Una foto scatta da Alessandro Tamborini

Quale dovrebbe essere secondo lei la soluzione che l'amministrazione cittadina dovrebbe adottare riguardo a – cito la sua lettera – le “centinaia di neri irregolari che creano condizioni di degrado inverosimili”?
“È sempre doverosa l’accoglienza dei profughi non dei migranti economici. Questi ultimi, che costituiscono il 90 per cento degli arrivi nel territorio dello Stato, desiderano condizioni di vita migliori ma non scappano da guerre o cataclismi e ancor più tolgono risorse invece ai veri perseguitati, per i quali viene meno l’assistenza dovuta per carenze di risorse e spazi. La domanda che rivolgo è la seguente: perché de Magistris incentiva la presenza di potenziali clandestini quando neppure ha le soluzioni per gestirli se non quella di abbandonarli per strada? Anche ora che il Governo e il Ministro degli Interni hanno chiuso i porti, lui ieri per primo si è offerto di violare le leggi e aprire il porto di Napoli”.

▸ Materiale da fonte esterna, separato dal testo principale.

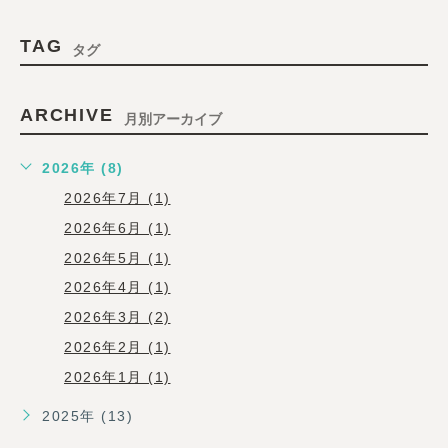
TAG
タグ
ARCHIVE
月別アーカイブ
2026年 (8)
2026年7月 (1)
2026年6月 (1)
2026年5月 (1)
2026年4月 (1)
2026年3月 (2)
2026年2月 (1)
2026年1月 (1)
2025年 (13)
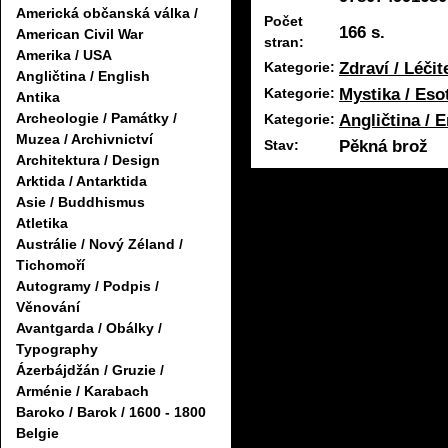
Americká občanská válka /
Počet
166 s.
American Civil War
stran:
Amerika / USA
Zdraví / Léčit
Kategorie:
Angličtina / English
Mystika / Eso
Kategorie:
Antika
Angličtina / 
Archeologie / Památky /
Kategorie:
Muzea / Archivnictví
Pěkná brož
Stav:
Architektura / Design
Arktida / Antarktida
Asie / Buddhismus
Atletika
Austrálie / Nový Zéland /
Tichomoří
Autogramy / Podpis /
Věnování
Avantgarda / Obálky /
Typography
Ázerbájdžán / Gruzie /
Arménie / Karabach
Baroko / Barok / 1600 - 1800
Belgie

Lei si è presentato come docente, e nella fattispecie turista a Napoli. È però, scopriamo, stato anche politicamente molto attivo in un recente passato. È ancora “responsabile nazionale di Forza Nuova per le politiche di tutela e promozione del patrimonio culturale ed artistico"? Pensa le sue idee politiche, antitetiche a quelle del sindaco, possano averla influenzata nel giudizio su stato della città e amministrazione?
“Io ho scritto come turista qual ero a Napoli e firmandomi sin dall’inizio con autorizzazione alla pubblicazione del mio nome e titoli professionali. La mia appartenenza politica in FN, di cui sono orgoglioso responsabile nazionale, non influisce sui miei pensieri ed azioni ove non necessario e non richiesto. Seppur sollecitato dalla redazione di NapoliToday non è questo l’ambito politico relativo ai fatti occorsi che ripeto è solo azione di denuncia e rispetto verso i napoletani e la loro straordinaria città. Ho più volte manifestato in altre occasioni consenso ed approvazione anche a Sindaci ed Amministrazioni di Sinistra laddove hanno prodotto opere meritevoli. Non è questione di correnti politiche ma di buona amministrazione e di buon senso”.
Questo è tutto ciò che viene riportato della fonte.